Your task:
From the entries, filter out every line that lacks "spacer" and copy the rest.
***** Data under study
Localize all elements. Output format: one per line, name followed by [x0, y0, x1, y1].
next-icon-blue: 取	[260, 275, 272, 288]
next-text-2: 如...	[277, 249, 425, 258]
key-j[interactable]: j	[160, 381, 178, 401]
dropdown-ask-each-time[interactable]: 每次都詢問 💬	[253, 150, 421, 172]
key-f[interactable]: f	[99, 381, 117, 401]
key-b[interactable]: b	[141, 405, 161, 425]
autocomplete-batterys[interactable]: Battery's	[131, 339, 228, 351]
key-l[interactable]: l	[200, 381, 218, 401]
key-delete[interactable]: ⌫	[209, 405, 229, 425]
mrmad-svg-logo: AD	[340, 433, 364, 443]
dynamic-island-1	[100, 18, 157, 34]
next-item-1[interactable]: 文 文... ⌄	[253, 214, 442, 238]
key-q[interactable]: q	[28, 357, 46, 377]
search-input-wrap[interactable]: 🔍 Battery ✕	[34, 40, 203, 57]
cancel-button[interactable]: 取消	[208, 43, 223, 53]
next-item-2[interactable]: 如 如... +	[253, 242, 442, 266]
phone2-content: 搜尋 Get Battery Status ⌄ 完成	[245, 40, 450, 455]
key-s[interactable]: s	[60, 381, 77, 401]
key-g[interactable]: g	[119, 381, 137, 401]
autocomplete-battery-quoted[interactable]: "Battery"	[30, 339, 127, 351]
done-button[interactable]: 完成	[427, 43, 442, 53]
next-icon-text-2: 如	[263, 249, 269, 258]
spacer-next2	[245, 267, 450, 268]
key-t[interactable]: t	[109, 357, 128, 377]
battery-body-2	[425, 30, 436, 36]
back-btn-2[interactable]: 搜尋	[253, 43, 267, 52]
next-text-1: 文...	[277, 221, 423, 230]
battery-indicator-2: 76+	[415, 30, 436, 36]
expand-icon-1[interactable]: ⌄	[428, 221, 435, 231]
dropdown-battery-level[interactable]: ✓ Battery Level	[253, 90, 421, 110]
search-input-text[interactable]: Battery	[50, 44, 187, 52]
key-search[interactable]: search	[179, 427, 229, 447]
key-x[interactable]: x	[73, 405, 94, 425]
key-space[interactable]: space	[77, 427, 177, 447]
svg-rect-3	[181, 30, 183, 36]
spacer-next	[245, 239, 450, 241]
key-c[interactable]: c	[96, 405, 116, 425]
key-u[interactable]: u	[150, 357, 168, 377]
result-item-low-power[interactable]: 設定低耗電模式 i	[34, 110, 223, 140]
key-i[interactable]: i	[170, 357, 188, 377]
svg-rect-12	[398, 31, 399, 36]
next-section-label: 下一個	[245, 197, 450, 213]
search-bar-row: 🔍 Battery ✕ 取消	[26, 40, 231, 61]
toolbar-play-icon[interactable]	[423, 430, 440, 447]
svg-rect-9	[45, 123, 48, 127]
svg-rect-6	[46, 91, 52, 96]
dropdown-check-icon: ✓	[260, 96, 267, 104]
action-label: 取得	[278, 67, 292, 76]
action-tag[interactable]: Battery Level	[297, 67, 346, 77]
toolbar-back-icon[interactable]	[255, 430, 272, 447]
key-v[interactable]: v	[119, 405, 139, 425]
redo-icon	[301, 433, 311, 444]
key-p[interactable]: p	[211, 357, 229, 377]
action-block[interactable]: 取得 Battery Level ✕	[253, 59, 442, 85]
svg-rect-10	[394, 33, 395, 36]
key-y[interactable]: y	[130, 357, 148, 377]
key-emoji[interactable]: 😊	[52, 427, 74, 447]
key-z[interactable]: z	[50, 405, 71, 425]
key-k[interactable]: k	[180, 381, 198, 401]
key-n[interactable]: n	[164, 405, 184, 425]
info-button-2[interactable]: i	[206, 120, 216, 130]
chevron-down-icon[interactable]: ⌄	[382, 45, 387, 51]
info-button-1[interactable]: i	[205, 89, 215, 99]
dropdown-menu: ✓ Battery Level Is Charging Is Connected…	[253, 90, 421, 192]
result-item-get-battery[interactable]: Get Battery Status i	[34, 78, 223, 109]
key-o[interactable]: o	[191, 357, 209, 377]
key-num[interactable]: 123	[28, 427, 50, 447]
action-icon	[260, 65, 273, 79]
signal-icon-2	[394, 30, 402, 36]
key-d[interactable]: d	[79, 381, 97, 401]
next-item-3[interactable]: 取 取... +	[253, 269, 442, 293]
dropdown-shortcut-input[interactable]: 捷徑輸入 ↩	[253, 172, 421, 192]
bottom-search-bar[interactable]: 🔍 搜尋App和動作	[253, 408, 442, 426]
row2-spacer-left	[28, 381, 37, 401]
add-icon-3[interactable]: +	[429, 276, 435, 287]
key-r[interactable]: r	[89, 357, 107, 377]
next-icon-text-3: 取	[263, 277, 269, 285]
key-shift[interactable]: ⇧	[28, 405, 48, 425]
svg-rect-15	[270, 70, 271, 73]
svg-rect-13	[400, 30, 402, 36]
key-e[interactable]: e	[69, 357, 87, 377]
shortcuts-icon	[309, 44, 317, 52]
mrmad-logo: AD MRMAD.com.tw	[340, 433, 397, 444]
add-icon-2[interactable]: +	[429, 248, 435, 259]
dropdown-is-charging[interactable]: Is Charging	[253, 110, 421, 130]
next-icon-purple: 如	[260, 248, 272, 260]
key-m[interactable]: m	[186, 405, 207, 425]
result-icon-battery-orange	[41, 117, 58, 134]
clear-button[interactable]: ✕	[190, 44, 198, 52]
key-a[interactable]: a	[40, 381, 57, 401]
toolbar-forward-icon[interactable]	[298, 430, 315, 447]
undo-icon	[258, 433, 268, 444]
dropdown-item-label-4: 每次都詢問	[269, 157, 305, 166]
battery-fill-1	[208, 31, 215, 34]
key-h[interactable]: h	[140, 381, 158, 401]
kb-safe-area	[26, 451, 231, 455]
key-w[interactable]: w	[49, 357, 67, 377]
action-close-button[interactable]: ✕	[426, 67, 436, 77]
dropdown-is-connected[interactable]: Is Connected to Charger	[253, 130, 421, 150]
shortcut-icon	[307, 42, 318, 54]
**********
Solution to the exercise:
spacer-next2	[245, 267, 450, 268]
spacer-next	[245, 239, 450, 241]
row2-spacer-left	[28, 381, 37, 401]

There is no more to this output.